THE defection of Conservative MP Dan Poulter to Labour in a Suffolk seat that has been Tory since its creation is another blow to a party in serious trouble.
Over 60 Tory MPs plan to stand down when an election comes, reflecting the generalised fear of a wipeout. Poulter too plans to stand down, but his decision to cross the floor ahead of this in a protest at the destruction of the NHS is still damaging.
He rightly states that the NHS is “unrecognisable” compared to 2010. The cure he recommends is a Labour government, which he endorses on two grounds: that Labour has a track record of improving the NHS, and that the party has abandoned the socialist politics of the Jeremy Corbyn years.
Poulter’s hostility to Corbyn-era Labour is uninteresting. As left Labour campaign group Momentum points out, he is a right-wing politician who for 14 years has supported vicious spending cuts and privatisations like that at Royal Mail (not to mention privatising health legislation like Andrew Lansley’s Health & Social Care Act). We should be more worried at his endorsement of today’s Labour Party than his rejection of yesterday’s.
But on the NHS, his comments will resonate.
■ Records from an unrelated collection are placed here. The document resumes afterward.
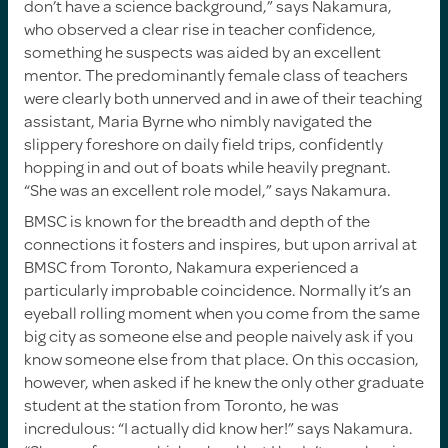
don’t have a science background,” says Nakamura,
who observed a clear rise in teacher confidence,
something he suspects was aided by an excellent
mentor. The predominantly female class of teachers
were clearly both unnerved and in awe of their teaching
assistant, Maria Byrne who nimbly navigated the
slippery foreshore on daily field trips, confidently
hopping in and out of boats while heavily pregnant.
“She was an excellent role model,” says Nakamura.
BMSC is known for the breadth and depth of the
connections it fosters and inspires, but upon arrival at
BMSC from Toronto, Nakamura experienced a
particularly improbable coincidence. Normally it’s an
eyeball rolling moment when you come from the same
big city as someone else and people naively ask if you
know someone else from that place. On this occasion,
however, when asked if he knew the only other graduate
student at the station from Toronto, he was
incredulous: “I actually did know her!” says Nakamura.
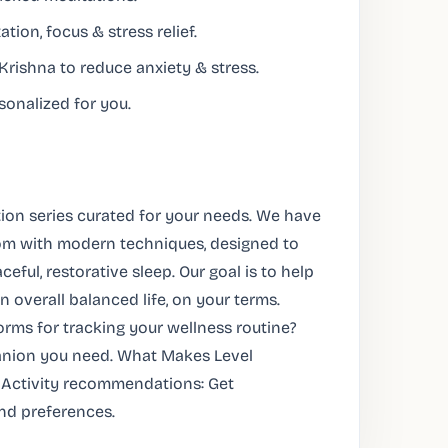
tion, focus & stress relief.
rishna to reduce anxiety & stress.
sonalized for you.
tion series curated for your needs. We have
dom with modern techniques, designed to
ceful, restorative sleep. Our goal is to help
 overall balanced life, on your terms.
rms for tracking your wellness routine?
panion you need. What Makes Level
 Activity recommendations: Get
nd preferences.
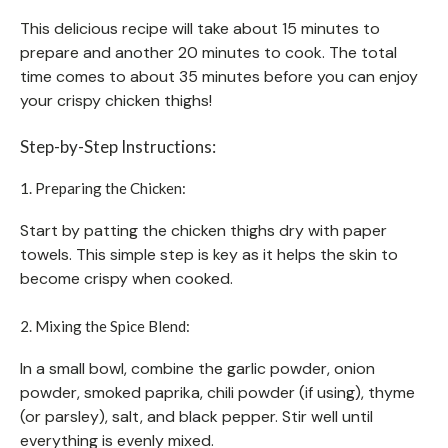
This delicious recipe will take about 15 minutes to
prepare and another 20 minutes to cook. The total
time comes to about 35 minutes before you can enjoy
your crispy chicken thighs!
Step-by-Step Instructions:
1. Preparing the Chicken:
Start by patting the chicken thighs dry with paper
towels. This simple step is key as it helps the skin to
become crispy when cooked.
2. Mixing the Spice Blend:
In a small bowl, combine the garlic powder, onion
powder, smoked paprika, chili powder (if using), thyme
(or parsley), salt, and black pepper. Stir well until
everything is evenly mixed.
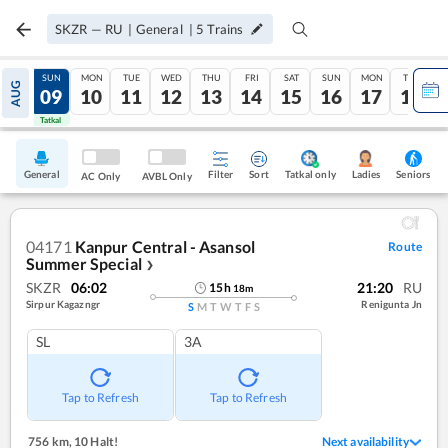
SKZR
—
RU
|
General
|
5
Trains
SAT
SUN
MON
TUE
WED
THU
FRI
SAT
SUN
MON
TUE
AUG
08
09
10
11
12
13
14
15
16
17
18
Tatkal
Tatkal
General
Filter
Sort
Tatkal only
Seniors
Ladies
AC Only
AVBL Only
04171
Kanpur Central - Asansol
Route
Summer Special
❯
SKZR
06:02
21:20
RU
15
h
18
m
Sirpur Kagazngr
Renigunta Jn
S
M
T
W
T
F
S
SL
3A
Tap to Refresh
Tap to Refresh
756 km
,
10 Halt!
Next availability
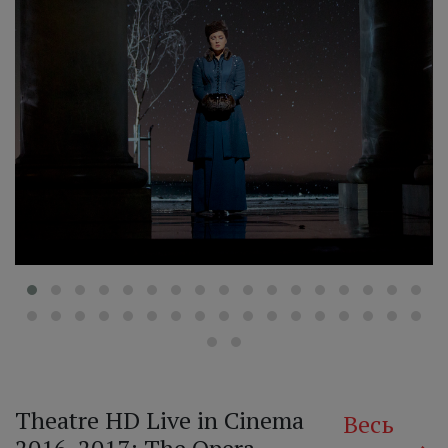
‹
Theatre HD Live in Cinema
Весь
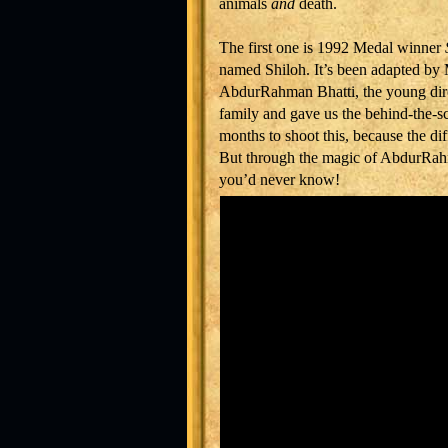
animals
and
death.
The first one is 1992 Medal winner
named Shiloh. It’s been adapted by
AbdurRahman Bhatti, the young dire
family and gave us the behind-the-s
months to shoot this, because the dif
But through the magic of AbdurRahm
you’d never know!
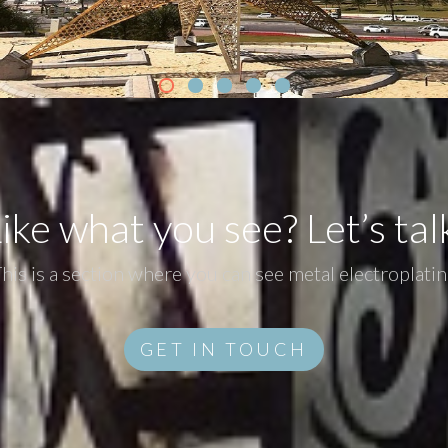
ike what you see? Let’s tal
his is a section where you can see metal electroplati
GET IN TOUCH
The depth of the Tory Party crisis is rooted in people’s real perception that life in Britain is getting dramatically worse.
That applies to the cost of living, which has left wages far behind, but also to services which are palpably worse than they used to be: whether because they are spewing sewage into our rivers like the water companies, unable to deliver the post on time like Royal Mail or failing to provide prompt and efficient treatment for health problems like the NHS.
The NHS overtook the economy as voters’ biggest concern in February, according to polling by Ipsos. Small wonder when waiting lists have hit 7.5 million: there can hardly be a person in the country who doesn’t have a friend or relative who has been affected.
And the Conservatives bear a heavy responsibility.
In the decade up to the pandemic, real-terms healthcare spending per head rose on average by just 0.4 per cent a year — in four years it actually fell, despite rising pressures on the service.
That compares very poorly to the record of the last Labour government, which raised spending by 5.7 per cent a year on average from 1997-2010. It even compares badly to that of the Thatcher and Major Conservative governments, which averaged a 2.1 per cent annual increase.
But we should be more cautious than Poulter about endorsing Keir Starmer’s solution.
Starmer and shadow health secretary Wes Streeting have pointedly refused to offer the increases in NHS budgets that the Tony Blair and Gordon Brown governments delivered. Streeting is emphatic that he will not “pour money into a 20th-century model,” instead demanding reforms which, in increasing reliance on the private sector, both mimic existing Conservative policy and are unlikely to make a difference to waiting lists (because private healthcare in Britain recruits from the NHS, so overall capacity will not grow).
And the crisis in the NHS is also a case of chickens coming home to roost.
Britain’s public services are collapsing under the strain of decades of neoliberal policy. In the NHS, hospitals have been undermined through outsourcing services to the private sector as well as by the cost of PFI debt — both issues with their origins in the Blair years.
To restore our NHS to health, we need a reversal of privatisation and outsourcing and a forced end to all PFI contracts, as well as a significant increase in overall funding to bring us closer to healthcare spending levels in France or Germany.
Labour isn’t offering any of that. And that needs to change before it can pose as a saviour of our health service.